ADDITION: Here’s the full output from the terminal session when I run Cartoon-Basic, sorry this didn’t occur to me to post earlier:
DirectStart: Starting the game.
Known pipe types:
osxGraphicsPipe
(all display modules loaded.)
:display:gsg:glgsg(error): Could not load Cg fragment program:created-shader (arbfp1 Error on line 2: unrecognised option (hint: ‘ATI_draw_buffers’))

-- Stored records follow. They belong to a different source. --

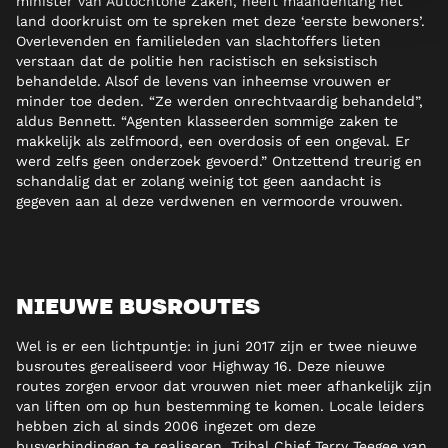
minister van Autochtone Zaken, heeft maandenlang het
land doorkruist om te spreken met deze ‘eerste bewoners’.
Overlevenden en familieleden van slachtoffers lieten
verstaan dat de politie hen racistisch en seksistisch
behandelde. Alsof de levens van inheemse vrouwen er
minder toe deden. “Ze werden onrechtvaardig behandeld”,
aldus Bennett. “Agenten klasseerden sommige zaken te
makkelijk als zelfmoord, een overdosis of een ongeval. Er
werd zelfs geen onderzoek gevoerd.” Ontzettend treurig en
schandalig dat er zolang weinig tot geen aandacht is
gegeven aan al deze verdwenen en vermoorde vrouwen.
NIEUWE BUSROUTES
Wel is er een lichtpuntje: in juni 2017 zijn er twee nieuwe
busroutes gerealiseerd voor Highway 16. Deze nieuwe
routes zorgen ervoor dat vrouwen niet meer afhankelijk zijn
van liften om op hun bestemming te komen. Locale leiders
hebben zich al sinds 2006 ingezet om deze
busverbindingen te realiseren. Tribal Chief Terry Teegee van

:display:gsg:glgsg(error): GL error in ShaderContext destructor
ADDITION 2: oh dear I’ve just realized something really weird. While the above error messages are still being returned, Cartoon-Basic actually looks correct when runing most of the time, but there’s no cartoon shading (only garoud shading) if I run it right after running Cartoon-Advanced. In other words, running Cartoon-Advanced first prevents Cartoon-Basic from working right. doh
And just to add to the weirdness, even when cartoon shading isn’t working on most of the model, it’s working on the eyelids.
ADDITION 3: Actually y’know what, it doesn’t seem to be quite as straightforward as “Cartoon-Basic is weird if run after Cartoon-Advanced.” The issue seems pretty intermittent, with cartoon shading randomly working or not working when I run the demo multiple times.
Similarly, it’s pretty much random whether or not cartoon shading is on the eyelids; sometimes the body is garoud while the eyelids are cartoon shaded, sometimes the other way around, and sometimes both are cartoon shaded or both garoud.
The setShaderAuto should be placed in the sample program. But I think that’s already done but the shader simply failed to load.
Panda appends the ATI_draw_buffers hint instead of ARB_draw_buffers because of a bug in some ATI drivers.
What kind of video card do you have? More specifically, do you have an ATI card? What version of the Cg toolkit do you have installed?
I guess I can at least work around this by not appending this hint if the ATI_draw_buffers extension is not available, and in that case relying on the drivers to do their job correctly.
About the color-switching: I think it just might be related to a bug clcheung saw the other day about vertex colors being randomly switched sometimes, when the exact same shader is applied to multiple nodes. That has already been fixed for 1.6.2.
I’m looking at this, and I’ve looked everywhere, but I want the lines to be anti-aliased, right now they are very very harsh.
Is there any way to do this?
I’ve looked at setting render and render2d to antialias MAuto, but when I zoom in and look they are doing nothing.
I’ve looked at trying to modify the shaders, but looking at the logic, I see no way to figure out how to tail off, other then what is already done with cutoff and that makes my model look very strange…
You’ll need to put these commands in your Config.prc besides setting the antialiasing to MAuto:
framebuffer-multisample #t
multisamples 1
“multisamples 1” means: get as much multisamples as possible. Replace it with, say, 8 for an 8x antialiasing effect, but usually you will want to leave this to 1.